Low speed thresholds are turning motorists, particularly motorcyclists, into dangerous speedo gazers, according to a university study.
Using drive simulators, researchers at the University of Western Australia studied 84 drivers to test whether a low speed threshold before a fine was imposed affected their driving performance.
The answer was yes!
“Our results demonstrate that making the enforcement threshold for speeding stricter can reduce drivers’ available cognitive and visual resources, and increase their subjective workload,” the research finds.
In other words, the possibility you could be fined for going just a few kilometres over the speed limit is turning us into dangerous speedo gazers.
And motorcyclists could be among the worst, according to lead researcher Dr Vanessa Bowden.
“We didn’t specifically look at motorcycles in our study, but I would agree that having the speedo further away or more difficult to see (than in a car) would likely add extra demand for riders,” she says.
The study recruited 84 participants who were told they could be fined for driving one, six or 11km/h hour over in a 50km/h zone.
It measured their response to small red dots which appeared in their peripheral vision.
The result was worst with a low threshold than when the threshold was less strict.
“The implication is that lowering thresholds may reduce attention to the driving environment and impair hazard detection,” the study finds.
“In addition, subjective workload ratings indicated that participants had to invest more effort in driving when under conservative conditions.
“This is of particular concern because increasing driver workload has been shown to degrade driving performance (eg reduced steering activity, poor distance estimation) and increase driver fatigue.”
In other words, more likely to crash.
“It may be that participants spent more time looking at the speedometer during the conservative condition, and that this led to the impaired performance observed,” the study finds.
Most jurisdictions have a threshold allowance for motorists to stray over the speed limit before attracting a fine. But it is usually an official secret!
While some states and countries announce their speed tolerance such as Scotland where it is 1mph (1.6km/h), it is not often made public.
The public perception, then, is that it is only a couple of kilometres. This perception is often based on anecdotal evidence and may be less than the actual threshold.

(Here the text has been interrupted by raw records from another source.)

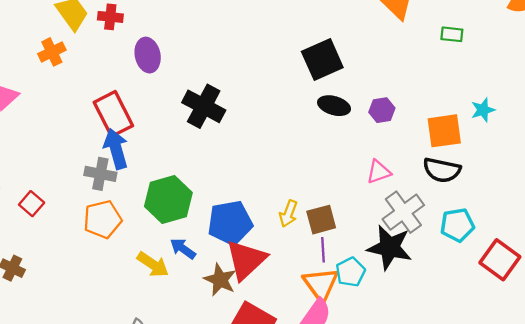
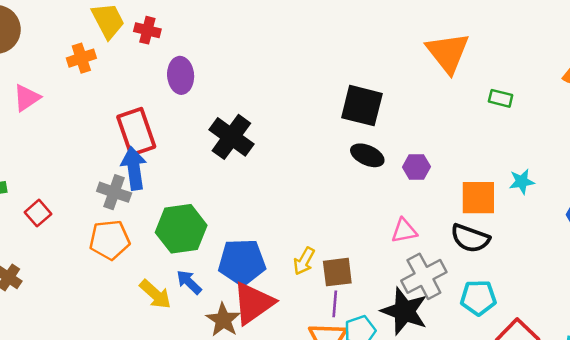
black square: (322, 59) -> (362, 106), turned 30

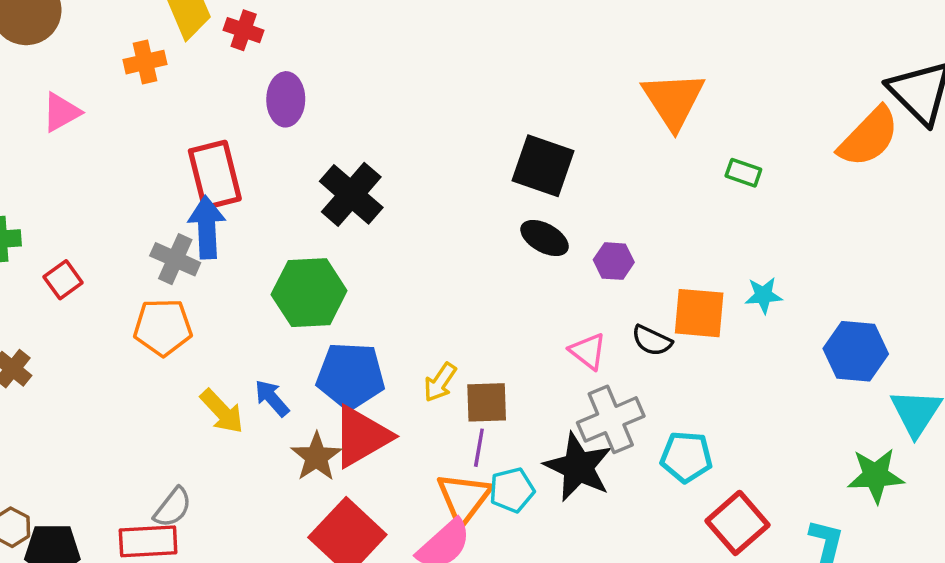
green hexagon: (181, 229) -> (309, 293), moved
pink triangle: (404, 231) -> (588, 351), turned 44
black semicircle: (470, 238) -> (652, 341), moved, size x0.7

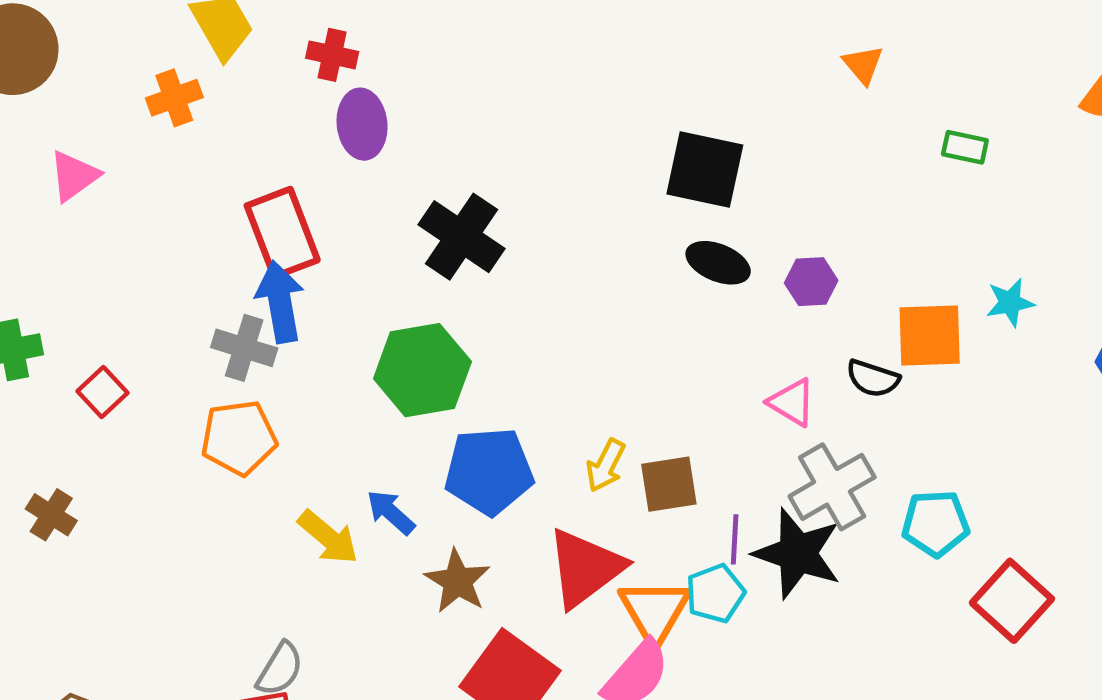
red cross: (244, 30) -> (332, 55), moved
orange triangle: (673, 100) -> (863, 65), size x0.5
red triangle: (361, 436) -> (585, 568), moved
purple line: (479, 448) -> (735, 539), moved

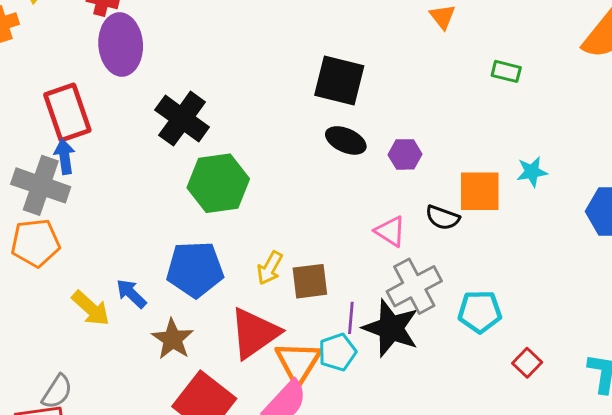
purple ellipse: (362, 124) -> (121, 44), size x1.4
blue arrow: (280, 302) -> (65, 157), size x0.7
gray cross: (244, 348) -> (41, 185), size x1.4
green hexagon: (422, 370) -> (218, 183), moved
red square: (1012, 601) -> (527, 363), size x0.6

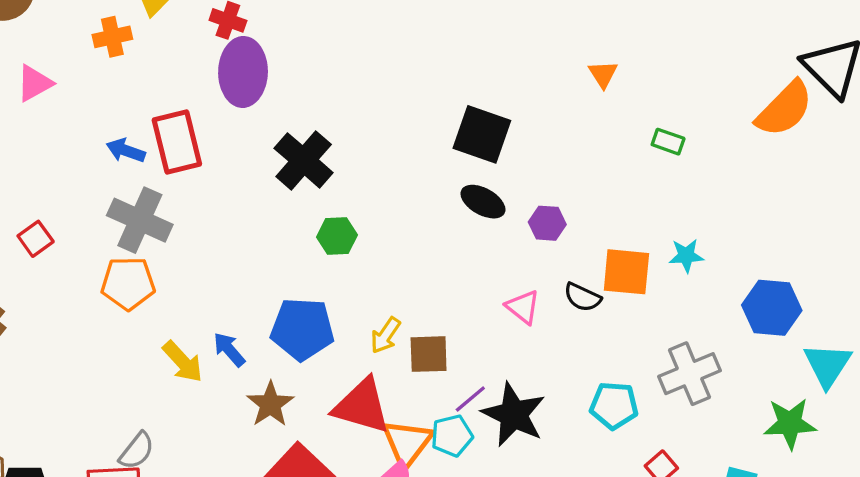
blue arrow: (65, 157) -> (126, 151), moved, turned -68
green hexagon: (218, 183) -> (337, 236), size x0.6
gray cross: (414, 286) -> (689, 374), moved
purple line: (351, 318) -> (470, 399), turned 40
red triangle: (255, 333) -> (362, 406), turned 46

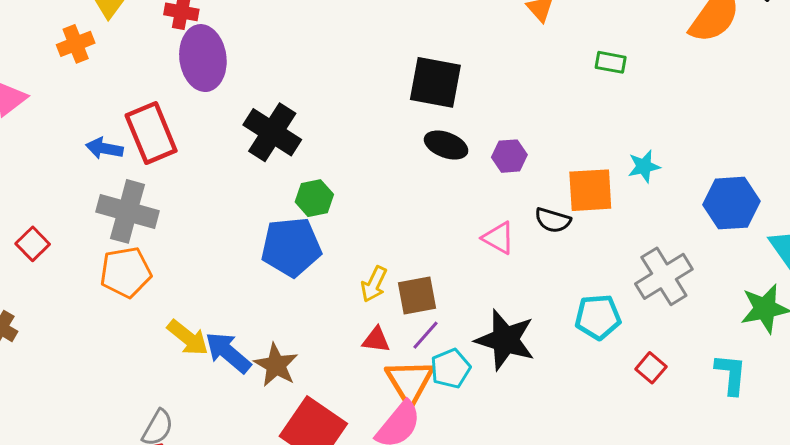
blue pentagon: (302, 329) -> (291, 247), moved
blue arrow: (229, 349) -> (228, 353), moved, size x1.4
purple line: (470, 399) -> (425, 335), moved
red triangle: (362, 406) -> (376, 340), moved, size x0.5

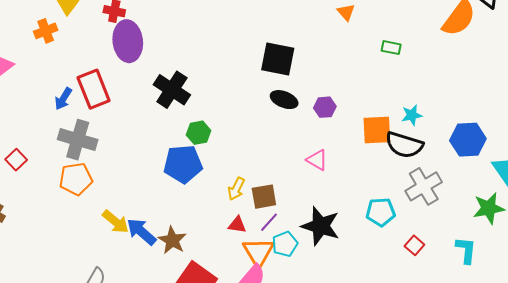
blue arrow: (104, 148) -> (63, 99), turned -70
black semicircle: (553, 220) -> (404, 145), moved, size x1.6

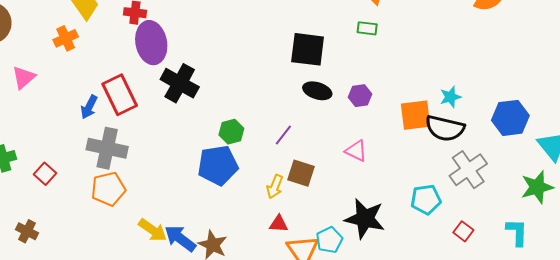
green rectangle: (391, 48) -> (367, 28), moved
black cross: (172, 90) -> (180, 83), moved
brown square: (264, 197) -> (301, 173), moved, turned 32
purple line: (269, 222) -> (283, 135), moved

According to this study, that is making motorists more dangerous and inattentive than if they actually knew the threshold.
So why keep the threshold a secret? It would actually be safer for speed thresholds to be made public!
However, be aware that police with handheld radar can still issue a fine for anything over the speed limit.
It is often only speed cameras that are programmed to trigger at a specific figure above the speed zone limit.